----- RECORD SET

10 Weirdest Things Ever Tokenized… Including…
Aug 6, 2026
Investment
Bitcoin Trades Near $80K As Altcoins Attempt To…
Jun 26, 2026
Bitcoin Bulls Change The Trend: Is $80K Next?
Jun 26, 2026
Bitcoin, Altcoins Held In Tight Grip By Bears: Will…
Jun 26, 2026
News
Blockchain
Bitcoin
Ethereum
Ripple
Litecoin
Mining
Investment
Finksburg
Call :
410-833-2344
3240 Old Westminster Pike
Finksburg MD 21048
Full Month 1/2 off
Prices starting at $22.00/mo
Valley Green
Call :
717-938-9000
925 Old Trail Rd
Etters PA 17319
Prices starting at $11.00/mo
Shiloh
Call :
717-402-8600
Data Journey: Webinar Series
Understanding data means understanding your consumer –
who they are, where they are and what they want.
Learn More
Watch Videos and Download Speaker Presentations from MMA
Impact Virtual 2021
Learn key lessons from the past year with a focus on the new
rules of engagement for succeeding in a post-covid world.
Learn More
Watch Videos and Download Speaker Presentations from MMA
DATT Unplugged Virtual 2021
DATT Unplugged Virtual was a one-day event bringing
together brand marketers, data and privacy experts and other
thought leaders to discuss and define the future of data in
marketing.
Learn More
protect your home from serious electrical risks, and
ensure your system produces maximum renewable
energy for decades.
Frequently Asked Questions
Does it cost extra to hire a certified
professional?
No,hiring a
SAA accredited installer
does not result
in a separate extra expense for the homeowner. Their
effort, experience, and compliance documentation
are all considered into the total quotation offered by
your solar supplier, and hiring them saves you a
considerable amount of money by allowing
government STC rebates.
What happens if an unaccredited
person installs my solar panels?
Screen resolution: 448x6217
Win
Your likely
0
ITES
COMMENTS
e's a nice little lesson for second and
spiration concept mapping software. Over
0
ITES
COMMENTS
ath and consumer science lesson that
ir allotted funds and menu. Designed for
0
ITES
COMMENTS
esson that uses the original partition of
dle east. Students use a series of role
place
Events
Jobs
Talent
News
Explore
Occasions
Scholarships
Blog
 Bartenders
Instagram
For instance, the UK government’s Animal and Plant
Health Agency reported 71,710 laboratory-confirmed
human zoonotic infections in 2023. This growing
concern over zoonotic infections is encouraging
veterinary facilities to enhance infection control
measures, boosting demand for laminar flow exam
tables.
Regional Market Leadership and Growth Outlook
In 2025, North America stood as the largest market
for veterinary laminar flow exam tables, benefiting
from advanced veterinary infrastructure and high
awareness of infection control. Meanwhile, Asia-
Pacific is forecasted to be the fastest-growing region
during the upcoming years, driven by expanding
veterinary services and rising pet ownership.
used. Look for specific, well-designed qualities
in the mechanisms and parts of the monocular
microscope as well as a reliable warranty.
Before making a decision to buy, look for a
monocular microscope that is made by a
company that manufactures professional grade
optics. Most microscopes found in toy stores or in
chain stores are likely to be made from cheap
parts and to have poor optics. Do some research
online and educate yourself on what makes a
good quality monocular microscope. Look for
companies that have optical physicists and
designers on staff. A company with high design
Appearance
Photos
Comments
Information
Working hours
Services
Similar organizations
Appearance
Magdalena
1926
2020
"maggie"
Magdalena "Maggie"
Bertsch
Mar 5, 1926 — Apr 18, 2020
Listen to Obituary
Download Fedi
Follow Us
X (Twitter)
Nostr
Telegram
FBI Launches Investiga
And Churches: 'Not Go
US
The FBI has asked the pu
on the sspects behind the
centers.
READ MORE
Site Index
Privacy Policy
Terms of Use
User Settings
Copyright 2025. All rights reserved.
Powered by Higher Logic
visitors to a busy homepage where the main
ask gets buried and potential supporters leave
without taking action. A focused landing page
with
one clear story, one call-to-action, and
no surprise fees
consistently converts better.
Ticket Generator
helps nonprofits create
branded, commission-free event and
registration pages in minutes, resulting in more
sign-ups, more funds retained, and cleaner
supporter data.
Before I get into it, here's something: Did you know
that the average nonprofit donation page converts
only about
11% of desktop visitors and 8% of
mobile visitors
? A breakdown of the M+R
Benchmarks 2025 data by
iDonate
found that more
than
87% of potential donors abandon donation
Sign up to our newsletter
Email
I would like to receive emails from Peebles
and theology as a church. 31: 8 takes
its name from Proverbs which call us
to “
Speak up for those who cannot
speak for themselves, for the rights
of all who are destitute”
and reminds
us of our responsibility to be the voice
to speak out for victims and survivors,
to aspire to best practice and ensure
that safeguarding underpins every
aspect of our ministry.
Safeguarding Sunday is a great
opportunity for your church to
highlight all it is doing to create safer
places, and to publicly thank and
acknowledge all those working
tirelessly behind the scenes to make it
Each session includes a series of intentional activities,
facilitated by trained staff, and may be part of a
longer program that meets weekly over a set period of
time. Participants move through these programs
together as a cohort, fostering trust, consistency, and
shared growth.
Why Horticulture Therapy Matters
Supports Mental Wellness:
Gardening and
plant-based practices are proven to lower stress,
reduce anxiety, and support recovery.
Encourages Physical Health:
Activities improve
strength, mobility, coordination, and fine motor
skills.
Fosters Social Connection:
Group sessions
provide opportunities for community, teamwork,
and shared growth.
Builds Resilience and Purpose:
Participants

----------

# PROBLEM STATEMENT
Identify and extract each line of the listing that contains "starting".

# RESULT OF THIS EXERCISE
Prices starting at $22.00/mo
Prices starting at $11.00/mo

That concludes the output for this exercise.